Kale with Pancetta, Feta and Balsamic Vinaigrette is simple yet hearty and calls for ripe tomatoes, just in time for summer. (Courtesy Frankie Frankeny) 

Then, there’s texture — toasted seeds and nuts, freshly made herb croutons, candied cashews and the umami crunch bomb Colgan calls Asiago Seed Crackle.

“It’s asiago, fontina and parmesan tossed and baked with pumpkin seeds, black and white sesame seeds and poppy seeds, and it’s amazing,” Colgan says. “I absolutely love crunch,”

One of Colgan’s last salad rules is color. “We eat with our eyes,” he says. “That’s why when you walk into Mixt, you’re like, ‘Oh, here’s a rainbow.'”

Pickled red onions add vibrant hues (and sour flavor, yay) to almost any salad.
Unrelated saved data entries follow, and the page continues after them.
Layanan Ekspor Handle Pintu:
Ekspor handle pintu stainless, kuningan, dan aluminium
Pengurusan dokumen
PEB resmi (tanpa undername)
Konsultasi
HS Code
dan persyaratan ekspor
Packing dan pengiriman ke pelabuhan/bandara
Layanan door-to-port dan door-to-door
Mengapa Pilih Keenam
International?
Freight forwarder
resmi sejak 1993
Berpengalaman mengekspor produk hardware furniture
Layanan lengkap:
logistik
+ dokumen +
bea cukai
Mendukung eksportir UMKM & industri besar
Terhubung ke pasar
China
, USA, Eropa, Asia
Fresh herbs are another great color and flavor hack, like the cilantro and mint in Janet Fletcher’s Chopped Summer Vegetable Salad with Farro, Yogurt and Za’atar, or the basil and mint duo in Mixt’s Sunshine salad, which also benefits from the brightness of radishes and oranges.

The final building block? It’s a bit cheesy but Colgan is dead serious.

“Don’t forget the love,” he says. “I try to maintain a positive vibe and atmosphere when I make a salad. “If you have those five elements I promise you you’re going to have a great salad.”

A word on salad dressing

Make it yourself. Invest in a high-quality vinegar and olive oil. Keep garlic or shallots around for mincing. Voila, salad dressing.

You’ll get the most out of your dressing if you sprinkle salt on your greens first, then toss everything with your hands for even distribution.

A Colgan hack inspired by renowned chef Jose Andres: When he gets to the bottom of the mayo jar, he pours pickle juice in it and shakes. Boom. Dressing.

To make a quick Caesar, Colgan pounds anchovies and garlic in a mortar and pestle — “easier than getting out the blender” — and adds hot sauce, lemon juice, Worcestershire, olive oil and mayo.

His creamy dressing? Ranch made with Greek yogurt, parsley, chives, red wine vinegar and lemon, touch of mayo, garlic, honey, salt and pepper. Too thick? Add a little milk.